For two-dimensional x-ray imaging of thin films, the technique of scanning transmission x-ray microscopy (STXM) has achieved images with feature sizes as small as 40 nm in recent years. However, calibration of three-dimensional tomographic images that are produced with STXM data at this scale has not yet been described in the scientific literature, and the calibration procedure has novel problems that have not been encountered by x-ray tomography carried out at a larger scale. In x-ray microtomography, for example, one always has the option of using optical imaging on a section of the object to verify the x-ray projection measurements; with STXM, on the other hand, the sample features are too small to be resolved by light at optical wavelengths. This fact implies that one must rely on procedures with higher resolution, such as atomic force microscopy (AFM), for the calibration. Such procedures, however, generally depend on a highly destructive sectioning of the sample, and are difficult to interpret because they give surface information rather than depth information. In this article, a procedure for calibration is described that overcomes these limitations and achieves a calibration of an STXM tomography image with an AFM image and a scanning electron microscopy image of the same object.A Ge star-shaped pattern was imaged at a synchrotron with a scanning transmission x-ray microscope.
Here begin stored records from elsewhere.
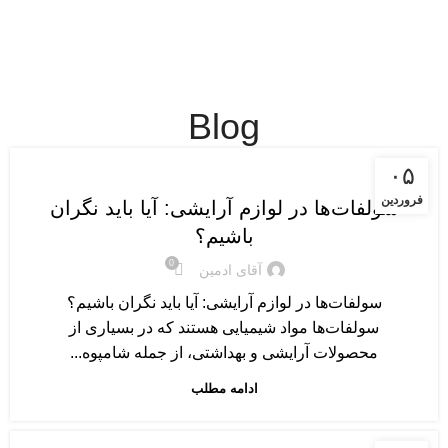
Menu
Blog
مرتبط با مواد آرایشی
۰۵
فروردین
سولفات‌ها در لوازم آرایشی: آیا باید نگران
باشیم؟
0
آقای ادمین
سولفات‌ها در لوازم آرایشی: آیا باید نگران باشیم؟
سولفات‌ها مواد شیمیایی هستند که در بسیاری از
محصولات آرایشی و بهداشتی، از جمله شامپوه...
ادامه مطلب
Nineteen high-resolution projection images of 200 × 200 pixels were tomographically reconstructed into a three-dimensional image. Features in two-dimensional images as small as 40 nm and features as small as 80 nm in the three-dimensional reconstruction were resolved. Transverse length scales based on atomic force microscopy, scanning electron microscopy, x-ray transmission and tomographic reconstruction agreed to within 10 nm. Toward the center of the sample, the pattern thickness calculated from projection images was (51 ± 15) nm vs (80 ± 52) nm for tomographic reconstruction, where the uncertainties are evaluated at the level of two standard deviations.